Ils font une trentaine de recommandations, parmi lesquelles

- "Rappeler qu’en cas de suspicion de maltraitance, les médecins scolaires peuvent examiner l’élève sans l’accord des parents, hors leur présence et sans obligation de les informer, au nom de l’intérêt supérieur de l’enfant."

- "Étendre à l’ensemble des écoles du premier degré les actions de conseil et de prévention des assistants de service social dans le domaine de la protection de l’enfance, notamment un soutien technique aux enseignants, aux directeurs d’école et aux inspecteurs de l’éducation nationale et des actions collectives destinées aux enfants et aux familles (...)."

- "Renforcer la prévention de l’absentéisme scolaire en classe maternelle (...)."

- Prévoir "la désignation d’un référent social pour chaque école et établissement au sein des services du conseil départemental (...)".

- Afin d'éviter l’absence de communication des informations lors du passage de l’école au collège ou du déménagement de la famille, "mettre en place (...) une réflexion sur les modalités d’archivage et de transmission des informations préoccupantes et des signalements par les responsables des établissements scolaires (...)".

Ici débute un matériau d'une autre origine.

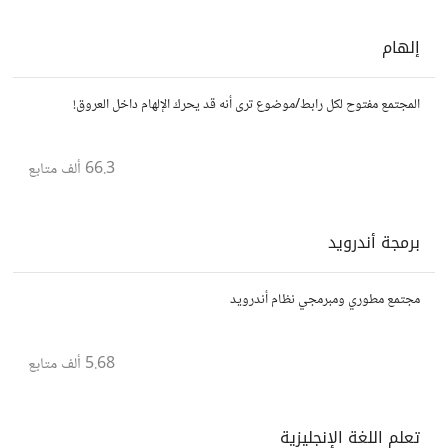
إلهام
المجتمع مفتوح لكل رابط/موضوع ترى أنه قد يحرك الإلهام داخل العروق!
66.3 ألف
متابع
برمجة أندرويد
مجتمع مطوري ومبرمجي نظام أندرويد
5.68 ألف
متابع
تعلم اللغة الإنجليزية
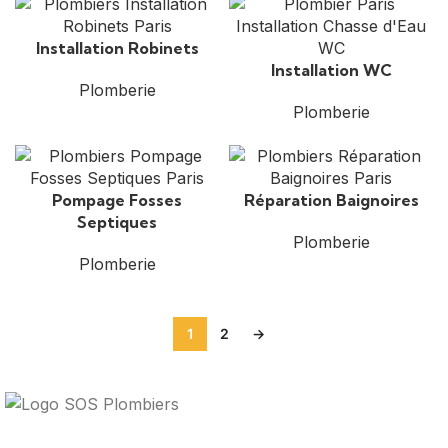
Installation Robinets
Installation WC
Plomberie
Plomberie
Pompage Fosses
Réparation Baignoires
Septiques
Plomberie
Plomberie
1
2
→
Votre guide ultime pour trouver des solutions de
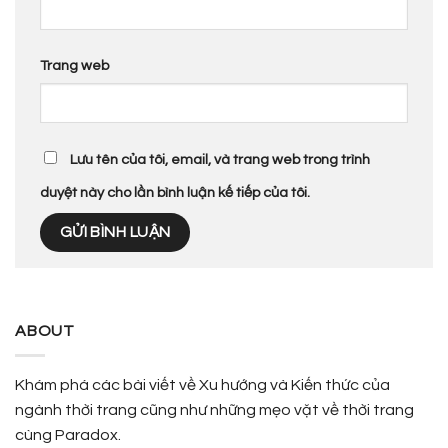
Trang web
Lưu tên của tôi, email, và trang web trong trình
duyệt này cho lần bình luận kế tiếp của tôi.
ABOUT
Khám phá các bài viết về Xu hướng và Kiến thức của
ngành thời trang cũng như những mẹo vặt về thời trang
cùng Paradox.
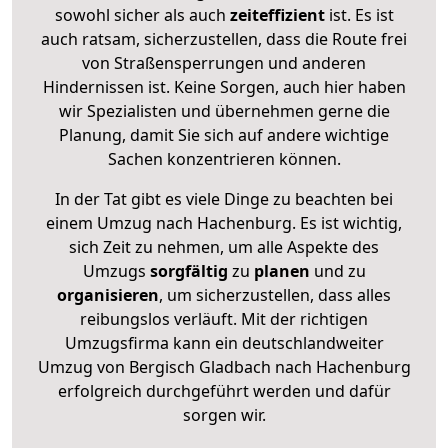
sowohl sicher als auch
zeiteffizient
ist. Es ist
auch ratsam, sicherzustellen, dass die Route frei
von Straßensperrungen und anderen
Hindernissen ist. Keine Sorgen, auch hier haben
wir Spezialisten und übernehmen gerne die
Planung, damit Sie sich auf andere wichtige
Sachen konzentrieren können.
In der Tat gibt es viele Dinge zu beachten bei
einem Umzug nach Hachenburg. Es ist wichtig,
sich Zeit zu nehmen, um alle Aspekte des
Umzugs
sorgfältig
zu
planen
und zu
organisieren
, um sicherzustellen, dass alles
reibungslos verläuft. Mit der richtigen
Umzugsfirma kann ein deutschlandweiter
Umzug von Bergisch Gladbach nach Hachenburg
erfolgreich durchgeführt werden und dafür
sorgen wir.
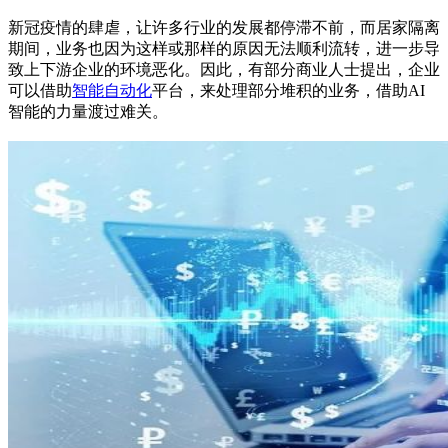
新冠疫情的肆虐，让许多行业的发展都停滞不前，而居家隔离
期间，业务也因为这样或那样的原因无法顺利流转，进一步导
致上下游企业的环境恶化。因此，有部分商业人士提出，企业
可以借助
智能自动化
平台，来处理部分堆积的业务，借助AI
智能的力量渡过难关。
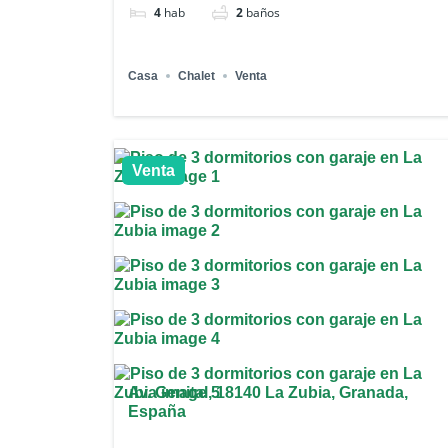
4
hab
2
baños
Casa
Chalet
Venta
Venta
Av. Genital, 18140 La Zubia, Granada,
España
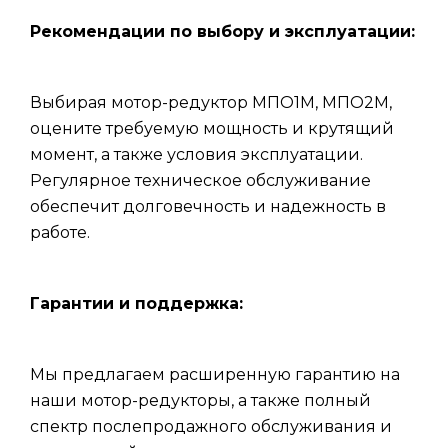
Рекомендации по выбору и эксплуатации:
Выбирая мотор-редуктор МПО1М, МПО2М,
оцените требуемую мощность и крутящий
момент, а также условия эксплуатации.
Регулярное техническое обслуживание
обеспечит долговечность и надежность в
работе.
Гарантии и поддержка:
Мы предлагаем расширенную гарантию на
наши мотор-редукторы, а также полный
спектр послепродажного обслуживания и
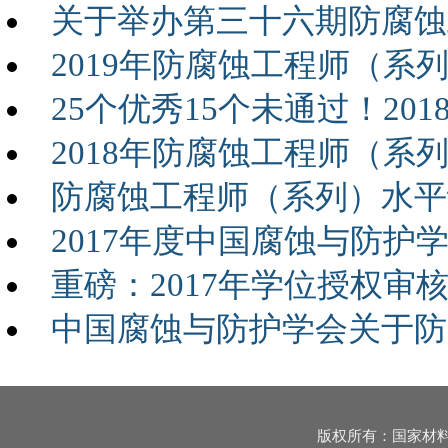
关于举办第三十六期防腐蚀
2019年防腐蚀工程师（
25个优秀15个未通过！2
2018年防腐蚀工程师（系
防腐蚀工程师（系列）水平
2017年度中国腐蚀与防护
重磅：2017年学位授权
中国腐蚀与防护学会关于防
版权所有：国家材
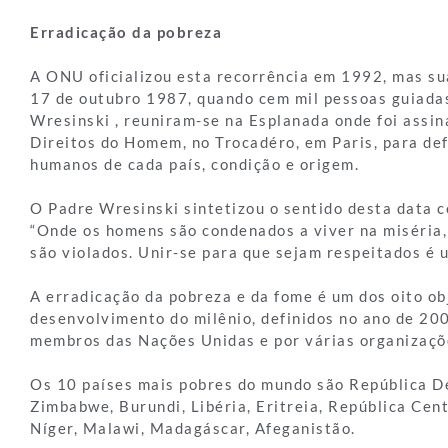
Erradicação da pobreza
A ONU oficializou esta recorrência em 1992, mas s
17 de outubro 1987, quando cem mil pessoas guiada
Wresinski , reuniram-se na Esplanada onde foi assi
Direitos do Homem, no Trocadéro, em Paris, para def
humanos de cada país, condição e origem.
O Padre Wresinski sintetizou o sentido desta data c
“Onde os homens são condenados a viver na miséria,
são violados. Unir-se para que sejam respeitados é 
A erradicação da pobreza e da fome é um dos oito ob
desenvolvimento do milênio, definidos no ano de 20
membros das Nações Unidas e por várias organizaçõe
Os 10 países mais pobres do mundo são República D
Zimbabwe, Burundi, Libéria, Eritreia, República Cent
Níger, Malawi, Madagáscar, Afeganistão.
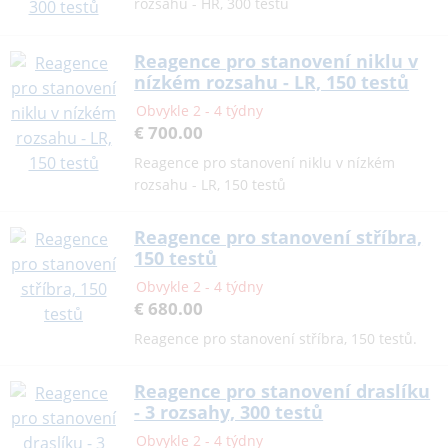
rozsahu - HR, 300 testů
Reagence pro stanovení niklu v
nízkém rozsahu - LR, 150 testů
Obvykle 2 - 4 týdny
€ 700.00
Reagence pro stanovení niklu v nízkém
rozsahu - LR, 150 testů
Reagence pro stanovení stříbra,
150 testů
Obvykle 2 - 4 týdny
€ 680.00
Reagence pro stanovení stříbra, 150 testů.
Reagence pro stanovení draslíku
- 3 rozsahy, 300 testů
Obvykle 2 - 4 týdny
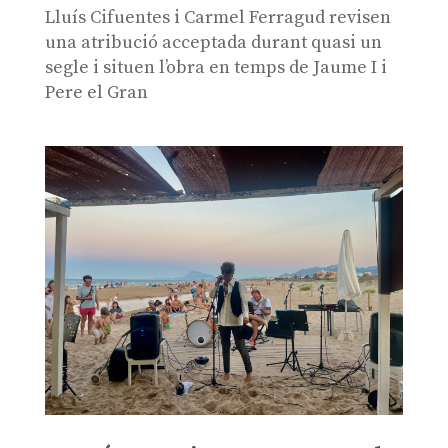
Lluís Cifuentes i Carmel Ferragud revisen
una atribució acceptada durant quasi un
segle i situen l’obra en temps de Jaume I i
Pere el Gran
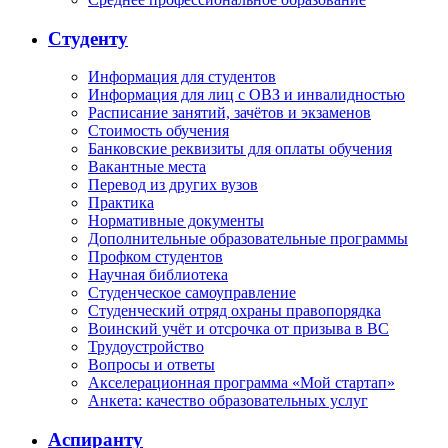
Студенту
Информация для студентов
Информация для лиц с ОВЗ и инвалидностью
Расписание занятий, зачётов и экзаменов
Стоимость обучения
Банковские реквизиты для оплаты обучения
Вакантные места
Перевод из других вузов
Практика
Нормативные документы
Дополнительные образовательные программы
Профком студентов
Научная библиотека
Студенческое самоуправление
Студенческий отряд охраны правопорядка
Воинский учёт и отсрочка от призыва в ВС
Трудоустройство
Вопросы и ответы
Акселерационная программа «Мой стартап»
Анкета: качество образовательных услуг
Аспиранту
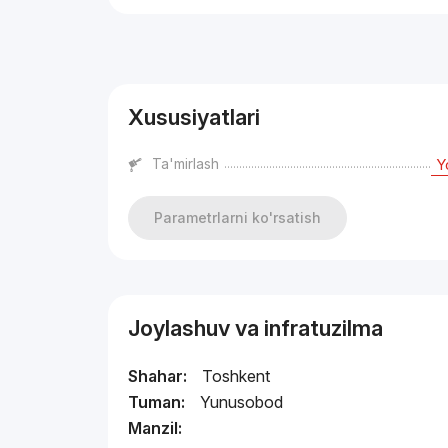
Reklama
Xususiyatlari
Ta'mirlash
Y
Parametrlarni ko'rsatish
Joylashuv va infratuzilma
Shahar:
Toshkent
Tuman:
Yunusobod
Manzil:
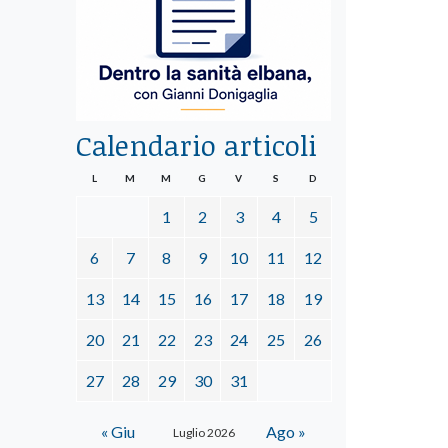
Calendario articoli
L
M
M
G
V
S
D
1
2
3
4
5
6
7
8
9
10
11
12
13
14
15
16
17
18
19
20
21
22
23
24
25
26
27
28
29
30
31
« Giu
Ago »
Luglio 2026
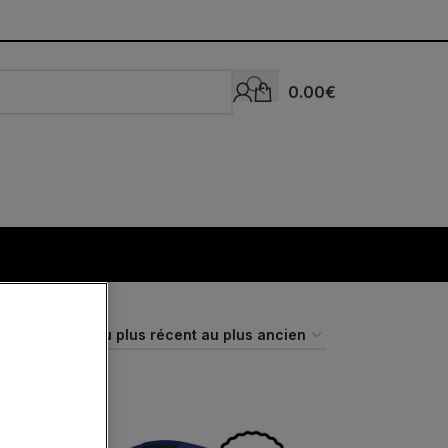
0.00
€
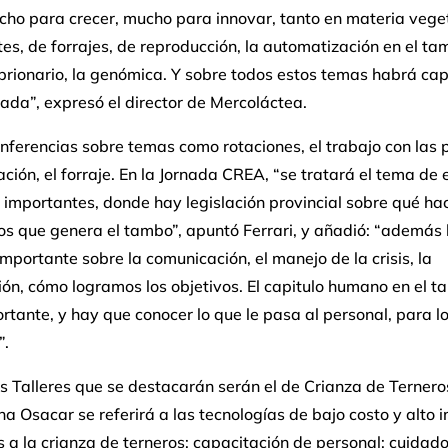
ho para crecer, mucho para innovar, tanto en materia veget
ntes, de forrajes, de reproducción, la automatización en el ta
rionario, la genómica. Y sobre todos estos temas habrá cap
ada”, expresó el director de Mercoláctea.
ferencias sobre temas como rotaciones, el trabajo con las 
ización, el forraje. En la Jornada CREA, “se tratará el tema de 
importantes, donde hay legislación provincial sobre qué ha
dos que genera el tambo”, apuntó Ferrari, y añadió: “además
importante sobre la comunicación, el manejo de la crisis, la
ón, cómo logramos los objetivos. El capitulo humano en el t
tante, y hay que conocer lo que le pasa al personal, para lo
”.
s Talleres que se destacarán serán el de Crianza de Ternero
na Osacar se referirá a las tecnologías de bajo costo y alto 
 a la crianza de terneros; capacitación de personal; cuidado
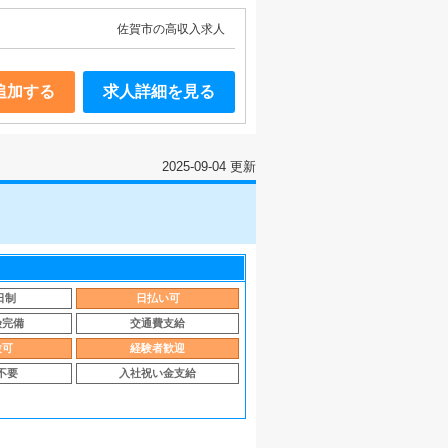
佐賀市の高収入求人
追加する
求人詳細を見る
2025-09-04 更新
日制
日払い可
険完備
交通費支給
験可
経験者歓迎
不要
入社祝い金支給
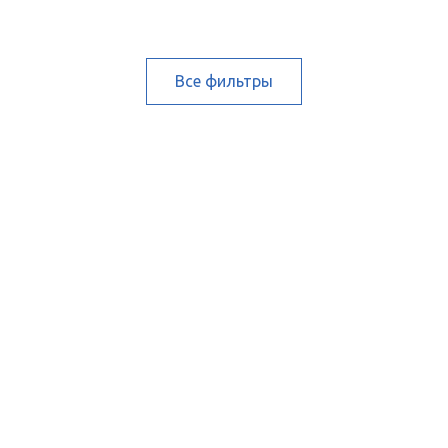
Все фильтры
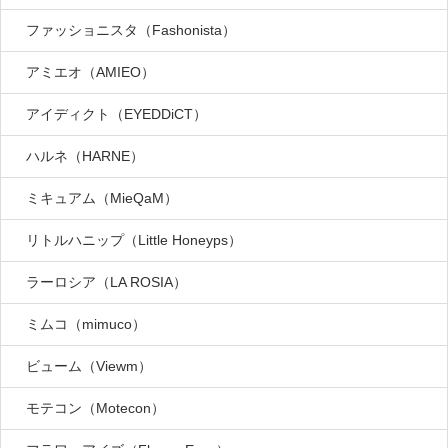
ファッショニスタ（Fashonista）
アミエオ（AMIEO）
アイディクト（EYEDDiCT）
ハルネ（HARNE）
ミキュアム（MieQaM）
リトルハニップ（Little Honeyps）
ラーロシア（LA ROSIA）
ミムコ（mimuco）
ビューム（Viewm）
モテコン（Motecon）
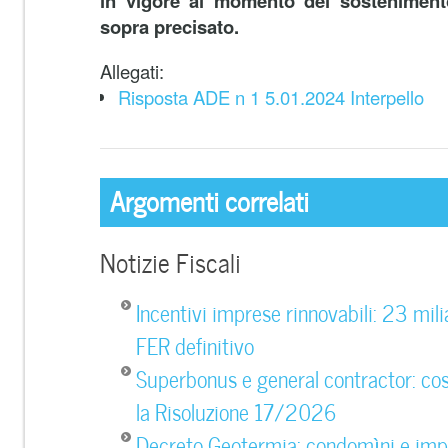
in vigore al momento del sosteniment
sopra precisato.
Allegati:
Risposta ADE n 1 5.01.2024 Interpello
Argomenti correlati
Notizie Fiscali
Incentivi imprese rinnovabili: 23 milia
FER definitivo
Superbonus e general contractor: c
la Risoluzione 17/2026
Decreto Geotermia: condomìni e imp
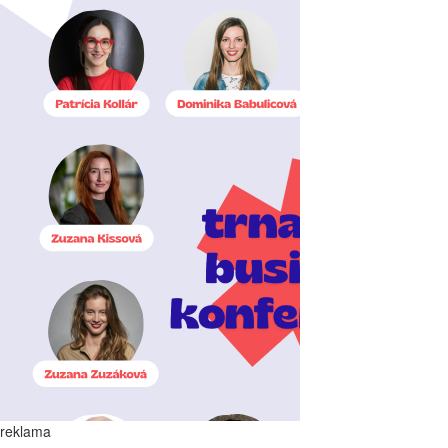
reklama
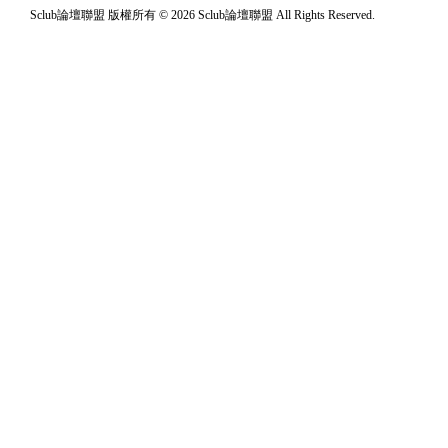
Sclub論壇聯盟 版權所有 © 2026 Sclub論壇聯盟 All Rights Reserved.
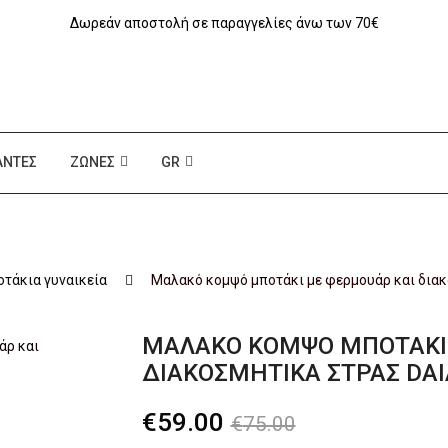
Δωρεάν αποστολή σε παραγγελίες άνω των 70€
ΆΝΤΕΣ
ΖΏΝΕΣ
GR
τάκια γυναικεία
Mαλακό κομψό μποτάκι με φερμουάρ και διακ
MΑΛΑΚΌ ΚΟΜΨΌ ΜΠΟΤΆΚΙ
ΔΙΑΚΟΣΜΗΤΙΚΆ ΣΤΡΑΣ DA
Original
Η
€
59.00
€
75.00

- "Mieux affirmer le rôle des inspecteurs de l’éducation nationale dans le pilotage du dispositif de la protection de l’enfance à l’échelle de la circonscription" (ceux-ci sont les interlocuteurs des directeurs et professeurs des écoles mais aussi des services départementaux).

- "Mieux accompagner les personnels dans les démarches de signalement (...) et faciliter la communication au sein de l’institution, à chaque niveau d’enseignement en lien avec les crèches et les centres de loisir, et entre les différentes structures concernées par l’enfance."

- "Afin de favoriser la création d’une culture commune entre les administrations concernées, prévoir (...) des formations pluri-institutionnelles, ouvertes également aux personnels des crèches (...) sous la coordination du président du conseil départemental."